If the input is 4D, a singleton temporal dimension is added. The temporal dimension is squeezed from the output before returning.
- Parameters:
x – Input tensor of shape (B, C, H, W) or (B, C, T, H, W).
- Returns:
The encoded features as a torch.Tensor.
- forward_features(x: Tensor, n: list[int], mask_ratio: float = 0.0, reshape: bool = True, norm: bool = False) list[Tensor][source]
Extracts intermediate features from specific layers of the encoder.
- Parameters:
x – Input tensor of shape (B, C, H, W) or (B, C, T, H, W).
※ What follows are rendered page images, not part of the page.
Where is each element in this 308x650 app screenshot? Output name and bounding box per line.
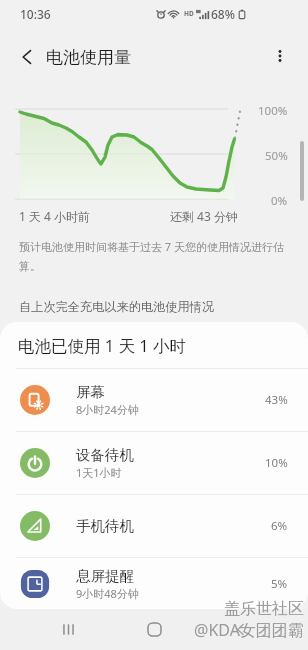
staticText: 息屏提醒 (76, 567, 134, 585)
staticText: 盖乐世社区 (224, 599, 304, 619)
staticText: 设备待机 (76, 446, 134, 464)
button[interactable]: 设备待机 (0, 432, 308, 494)
staticText: @KDA女团团霸 (194, 619, 304, 641)
staticText: 屏幕 (76, 383, 105, 401)
button[interactable]: Recents (46, 609, 90, 650)
staticText: 还剩 43 分钟 (170, 208, 238, 224)
staticText: 手机待机 (76, 517, 134, 535)
staticText: 9小时48分钟 (76, 586, 139, 601)
staticText: 6% (271, 518, 288, 534)
staticText: 1 天 4 小时前 (19, 208, 91, 224)
staticText: 自上次完全充电以来的电池使用情况 (19, 299, 214, 314)
staticText: 10% (265, 455, 288, 471)
staticText: 1天1小时 (76, 465, 122, 480)
staticText: 电池使用量 (46, 47, 131, 68)
staticText: 68% (211, 6, 235, 22)
button[interactable]: 息屏提醒 (0, 558, 308, 609)
staticText: 5% (271, 576, 288, 592)
button[interactable]: Home (132, 609, 176, 650)
staticText: 50% (265, 148, 288, 164)
staticText: 8小时24分钟 (76, 402, 139, 417)
button[interactable]: Back (218, 609, 262, 650)
staticText: 10:36 (20, 6, 51, 22)
staticText: 电池已使用 1 天 1 小时 (18, 334, 187, 357)
button[interactable]: 屏幕 (0, 369, 308, 431)
button[interactable]: More options (263, 39, 297, 73)
button[interactable]: Back (9, 39, 45, 75)
button[interactable]: 手机待机 (0, 495, 308, 557)
staticText: 0% (271, 193, 288, 209)
staticText: HD (184, 9, 194, 18)
staticText: 预计电池使用时间将基于过去 7 天您的使用情况进行估算。 (19, 239, 289, 273)
staticText: 100% (258, 103, 288, 119)
staticText: 43% (265, 392, 288, 408)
n – A list of layer indices from which to extract features.
mask_ratio – The fraction of patches to mask during the forward pass.
reshape – Whether to reshape the output features into a spatial grid.
norm – Whether to apply normalization to the extracted features.
- Returns:
A list of tensors containing the intermediate features from the requested layers.